Material provided:
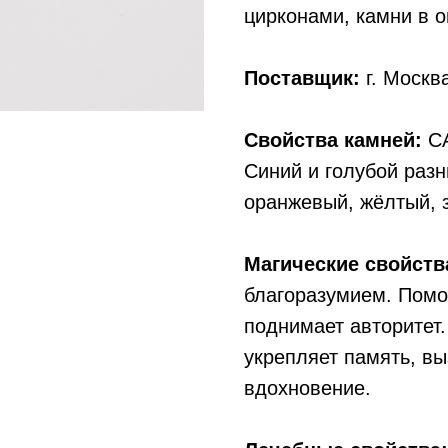
цирконами, камни в о
Поставщик:
г. Москв
Свойства камней:
СА
Синий и голубой разн
оранжевый, жёлтый, 
Магические свойств
благоразумием. Помо
поднимает авторитет.
укрепляет память, в
вдохновение.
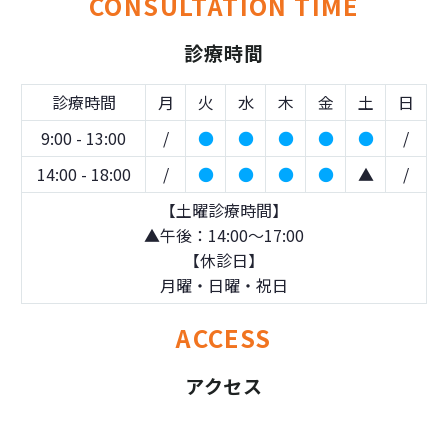
CONSULTATION TIME
診療時間
診療時間
月
火
水
木
金
土
日
9:00 - 13:00
/
●
●
●
●
●
/
14:00 - 18:00
/
●
●
●
●
▲
/
【土曜診療時間】
▲午後：14:00～17:00
【休診日】
月曜・日曜・祝日
ACCESS
アクセス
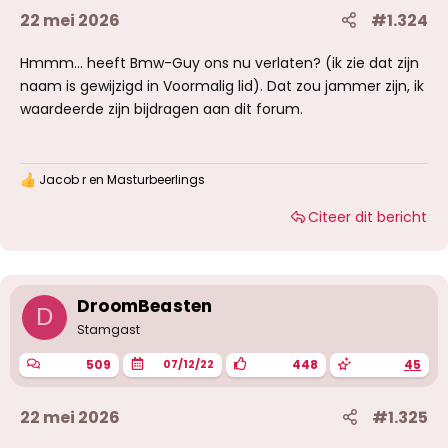
22 mei 2026
#1.324
Hmmm... heeft Bmw-Guy ons nu verlaten? (ik zie dat zijn
naam is gewijzigd in Voormalig lid). Dat zou jammer zijn, ik
waardeerde zijn bijdragen aan dit forum.
Jacob r
en
Masturbeerlings
W
a
Citeer dit bericht
a
r
d
e
r
i
DroomBeasten
D
n
g
Stamgast
e
n
509
448
45
07/12/22
:
22 mei 2026
#1.325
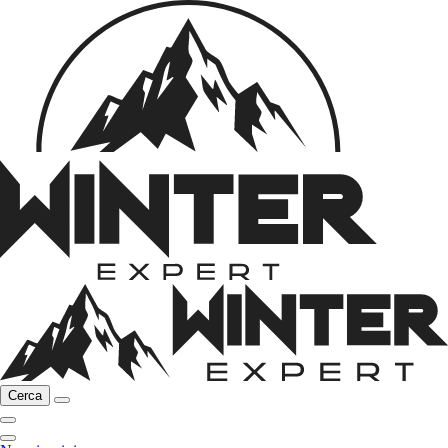
Cerca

Prompt: Wherever a picture appears in the material above, skip it and copy the rest without change.

Result for this task:
цирконами, камни в о
Поставщик:
г. Москв
Свойства камней:
СА
Синий и голубой разн
оранжевый, жёлтый, 
Магические свойств
благоразумием. Помо
поднимает авторитет.
укрепляет память, в
вдохновение.
CONSULTATION TIME
診療時間
診療時間
月
火
水
木
金
土
日
9:00 - 13:00
/
●
●
●
●
●
/
14:00 - 18:00
/
●
●
●
●
▲
/
【土曜診療時間】
▲午後：14:00～17:00
【休診日】
月曜・日曜・祝日
ACCESS
アクセス
22 mei 2026
#1.324
Hmmm... heeft Bmw-Guy ons nu verlaten? (ik zie dat zijn
naam is gewijzigd in Voormalig lid). Dat zou jammer zijn, ik
waardeerde zijn bijdragen aan dit forum.
Jacob r
en
Masturbeerlings
W
a
Citeer dit bericht
a
r
d
e
r
i
DroomBeasten
D
n
g
Stamgast
e
n
509
448
45
07/12/22
:
22 mei 2026
#1.325
Cerca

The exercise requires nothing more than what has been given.